*** EXCERPTED DATA
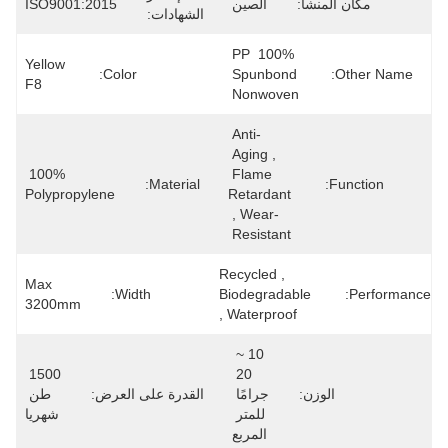
مكان المنشأ:
الصين
ISO9001:2015
الشهادات:
100% PP 
Yellow 
Color:
Spunbond 
Other Name:
F8
Nonwoven
Anti-
Aging , 
100% 
Flame 
Material:
Function:
Polypropylene
Retardant 
, Wear-
Resistant
Recycled , 
Max 
Width:
Biodegradable 
Performance:
3200mm
, Waterproof
10 ~ 
1500 
20 
الوزن:
جرامًا 
القدرة على العرض:
طن 
للمتر 
شهريا
المربع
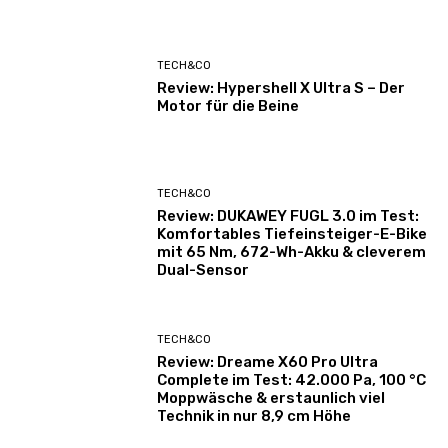
TECH&CO
Review: Hypershell X Ultra S – Der
Motor für die Beine
TECH&CO
Review: DUKAWEY FUGL 3.0 im Test:
Komfortables Tiefeinsteiger-E-Bike
mit 65 Nm, 672-Wh-Akku & cleverem
Dual-Sensor
TECH&CO
Review: Dreame X60 Pro Ultra
Complete im Test: 42.000 Pa, 100 °C
Moppwäsche & erstaunlich viel
Technik in nur 8,9 cm Höhe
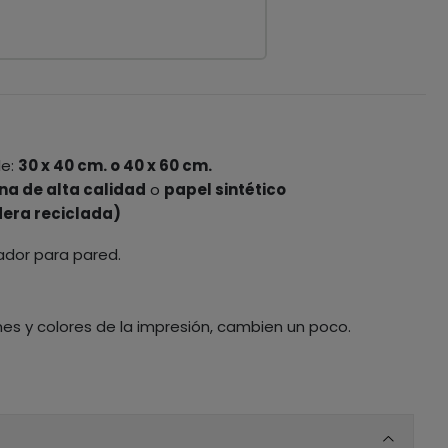
le:
30 x 40 cm. o 40 x 60 cm.
na de alta calidad
o
papel sintético
era reciclada)
ador para pared.
nes y colores de la impresión, cambien un poco.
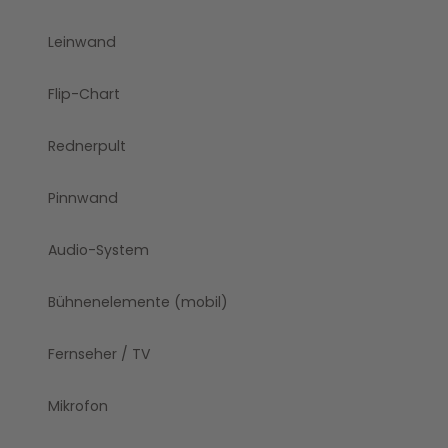
Leinwand
Flip-Chart
Rednerpult
Pinnwand
Audio-System
Bühnenelemente (mobil)
Fernseher / TV
Mikrofon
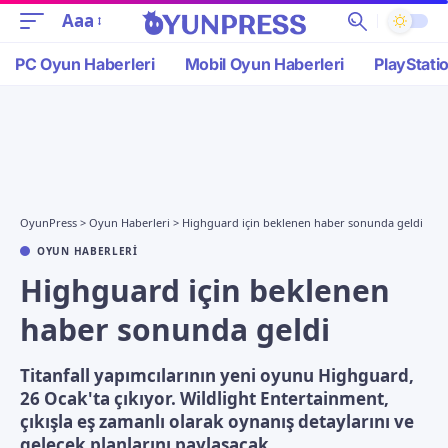
Aaa
PC Oyun Haberleri
Mobil Oyun Haberleri
PlayStati
OyunPress
>
Oyun Haberleri
>
Highguard için beklenen haber sonunda geldi
OYUN HABERLERI
Highguard için beklenen
haber sonunda geldi
Titanfall yapımcılarının yeni oyunu Highguard,
26 Ocak'ta çıkıyor. Wildlight Entertainment,
çıkışla eş zamanlı olarak oynanış detaylarını ve
gelecek planlarını paylaşacak.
******
**DIRECTIONS FOR THIS TASK**
When you retype the material above, copy each line exactly and drop whatever images appear in it.

**RESULT OF THIS EXERCISE**
مكان المنشأ:
الصين
ISO9001:2015
الشهادات:
100% PP 
Yellow 
Color:
Spunbond 
Other Name:
F8
Nonwoven
Anti-
Aging , 
100% 
Flame 
Material:
Function:
Polypropylene
Retardant 
, Wear-
Resistant
Recycled , 
Max 
Width:
Biodegradable 
Performance:
3200mm
, Waterproof
10 ~ 
1500 
20 
الوزن:
جرامًا 
القدرة على العرض:
طن 
للمتر 
شهريا
المربع
TECH&CO
Review: Hypershell X Ultra S – Der
Motor für die Beine
TECH&CO
Review: DUKAWEY FUGL 3.0 im Test:
Komfortables Tiefeinsteiger-E-Bike
mit 65 Nm, 672-Wh-Akku & cleverem
Dual-Sensor
TECH&CO
Review: Dreame X60 Pro Ultra
Complete im Test: 42.000 Pa, 100 °C
Moppwäsche & erstaunlich viel
Technik in nur 8,9 cm Höhe
le:
30 x 40 cm. o 40 x 60 cm.
na de alta calidad
o
papel sintético
era reciclada)
ador para pared.
nes y colores de la impresión, cambien un poco.
Leinwand
Flip-Chart
Rednerpult
Pinnwand
Audio-System
Bühnenelemente (mobil)
Fernseher / TV
Mikrofon
Aaa
PC Oyun Haberleri
Mobil Oyun Haberleri
PlayStati
OyunPress
>
Oyun Haberleri
>
Highguard için beklenen haber sonunda geldi
OYUN HABERLERI
Highguard için beklenen
haber sonunda geldi
Titanfall yapımcılarının yeni oyunu Highguard,
26 Ocak'ta çıkıyor. Wildlight Entertainment,
çıkışla eş zamanlı olarak oynanış detaylarını ve
gelecek planlarını paylaşacak.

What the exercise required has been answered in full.